Fast-learner becomes more efficient with experience

by Mitch Jacoby
June 21, 2020 | A version of this story appeared in Volume 98, Issue 24

By combining artificial intelligence (AI), machine learning, and microfluidics, researchers have designed an autonomous decision-making synthesis system that chooses optimal reagents, synthetic routes, and reaction conditions to make valuable products with targeted properties. Dubbed “Artificial Chemist,” the system uses tiny quantities of precursors and does not require experienced users to monitor and guide experiment choices. The system, which learns from successive experiments, can reduce the time, cost, and quantity of waste associated with traditional R&D synthesis (Adv. Mater. 2020, DOI: 10.1002/adma.202001626). In a proof-of-concept study, Robert W. Epps and Milad Abolhasani of North Carolina State University and coworkers used the system to make a series of uniform colloidal perovskite quantum dots with preselected emission profiles and other electronic properties. These materials are used in solar cells, light-emitting diodes, and electronic displays.
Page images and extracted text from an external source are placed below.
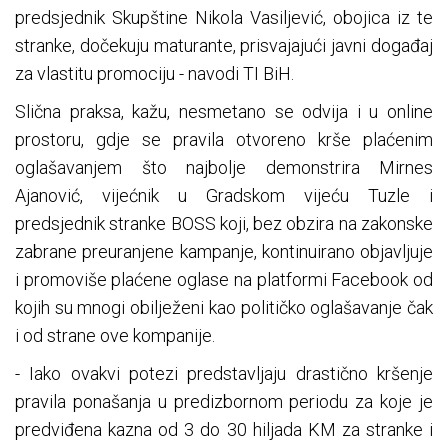
predsjednik Skupštine Nikola Vasiljević, obojica iz te
stranke, dočekuju maturante, prisvajajući javni događaj
za vlastitu promociju - navodi TI BiH.
Slična praksa, kažu, nesmetano se odvija i u online
prostoru, gdje se pravila otvoreno krše plaćenim
oglašavanjem što najbolje demonstrira Mirnes
Ajanović, vijećnik u Gradskom vijeću Tuzle i
predsjednik stranke BOSS koji, bez obzira na zakonske
zabrane preuranjene kampanje, kontinuirano objavljuje
i promoviše plaćene oglase na platformi Facebook od
kojih su mnogi obilježeni kao političko oglašavanje čak
i od strane ove kompanije.
- Iako ovakvi potezi predstavljaju drastično kršenje
pravila ponašanja u predizbornom periodu za koje je
predviđena kazna od 3 do 30 hiljada KM za stranke i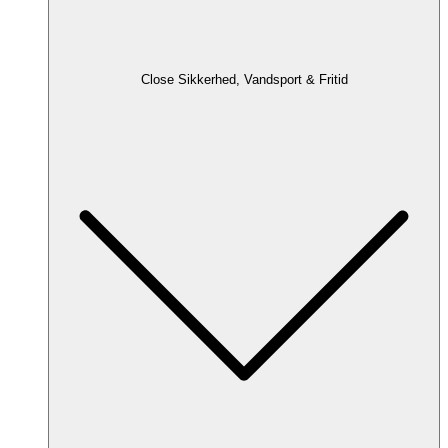
Close Sikkerhed, Vandsport & Fritid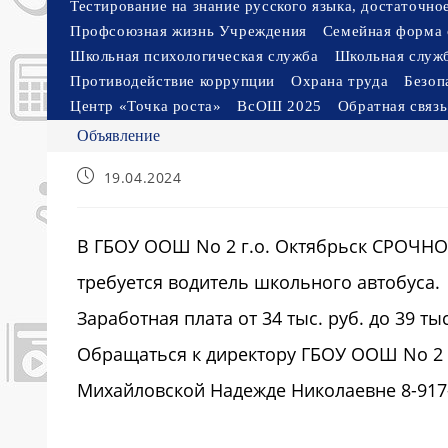
Тестирование на знание русского языка, достаточн
Профсоюзная жизнь Учреждения
Семейная форма 
Школьная психологическая служба
Школьная служ
Противодействие коррупции
Охрана труда
Безоп
Центр «Точка роста»
ВсОШ 2025
Обратная связь
Объявление
Запись
19.04.2024
опубликована:
В ГБОУ ООШ No 2 г.о. Октябрьск СРОЧНО
требуется водитель школьного автобуса.
Заработная плата от 34 тыс. руб. до 39 тыс
Обращаться к директору ГБОУ ООШ No 2 г
Михайловской Надежде Николаевне 8-917-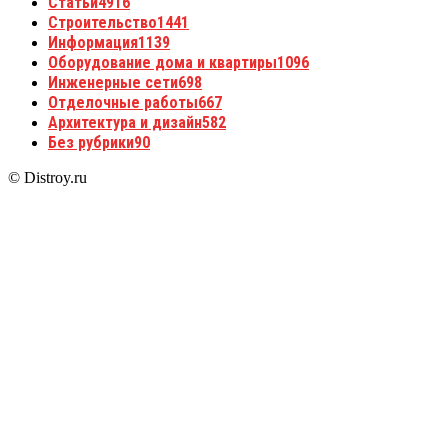
Статьи
4916
Строительство
1441
Информация
1139
Оборудование дома и квартиры
1096
Инженерные сети
698
Отделочные работы
667
Архитектура и дизайн
582
Без рубрики
90
© Distroy.ru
Fitted with syringe pumps, micromixers, and built-in spectroscopy probes, Artificial Chemist reacted cesium lead bromide, zinc halides, and organic capping ligands, then analyzed the products, modified the conditions, and repeated the experiment. The team found that at the outset, the untrained system took about 1.5 h, or 25 experiment runs, to identify optimum synthesis conditions. After the initial run, the system cut the prep time for making new products with other target properties to roughly 15 min.